Thursday, August 09, 2007

TLS

Time to read is at a premium in my life; has been for years, really. Whenever I've zipped back to University for a degree I've always found I do far more personal reading than that required for my school work. But in the workforce, reading for reading sake is among the first victims of loss of personal freedom that comes with a paycheque. Of course I'm always reading but that's reports and background and plans and journalism. But the real stuff I have and am eager to read I pick away at with only a couple of chapters a week, and the enjoyable fiction (literate or not), well I don't even think about reading that stuff any more--which is why I'm so insulted when I waste time on crap. This reading time crunch is why I tend to just grab a book of poetry from my shelves at bedtime and read some verse in the interim between back-to-mattress and book-to-face. However, I have just finished Hesse's “Narcissus and Goldmund” -- good gawd but what brilliance (and that in translation), and surprisingly (because the author and his commercial success and approach to the Buddha, I find flakey) I've just finished Chopra's fictionalized biography, "Buddha" and found it quite compelling (not as good by a long shot though as Hesse's "Siddhartha").
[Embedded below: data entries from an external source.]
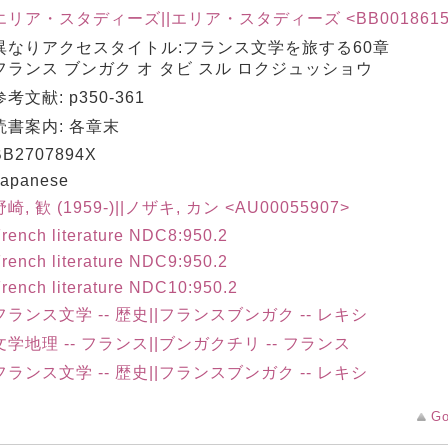
エリア・スタディーズ||エリア・スタディーズ <BB00186159>
異なりアクセスタイトル:フランス文学を旅する60章
フランス ブンガク オ タビ スル ロクジュッショウ
参考文献: p350-361
読書案内: 各章末
BB2707894X
Japanese
野崎, 歓 (1959-)||ノザキ, カン <AU00055907>
rench literature NDC8:950.2
rench literature NDC9:950.2
rench literature NDC10:950.2
フランス文学 -- 歴史||フランスブンガク -- レキシ
文学地理 -- フランス||ブンガクチリ -- フランス
フランス文学 -- 歴史||フランスブンガク -- レキシ
Go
And here I've been on holidays for a week and didn't do any serious reading--the two books mentioned above finished in the week or two before taking time off. Which brings me to the Times Literary Supplement, the only "magazine" (it is tabloid in format and on newsprint) I continue to subscribe to, following a purging of such mailings. I do miss The Walrus, but can't even recall the few others that used to arrive, clutter for a few weeks and then get tossed in recycling without ever my generating enough time (or interest) to attend to them.

The TLS, on the other hand, is glorious. One would have to be a professional reader to even sniff at a fraction of the books reviewed in its pages every week. The majority of the reviews (and these are true literary critiques, not the stuff of the book sections of most every newspaper -- the reviewers, for example, almost always leading authorities on the topic tackled by the books under review) are of a length and depth from another time, really.

It's weekly, so sadly it can begin to stack up on my reading pile and is thus too often consumed in a piecemeal fashion. This is a shame for even the letters to the editor are entertaining with diplomatically veiled throat grabbing criticism of expert opinion versus expert opinion -- the de-credentializing character assassinations that can occur in the letters, or the overt condescension when one authority kindly points out errors in another's review--truly entertaining stuff.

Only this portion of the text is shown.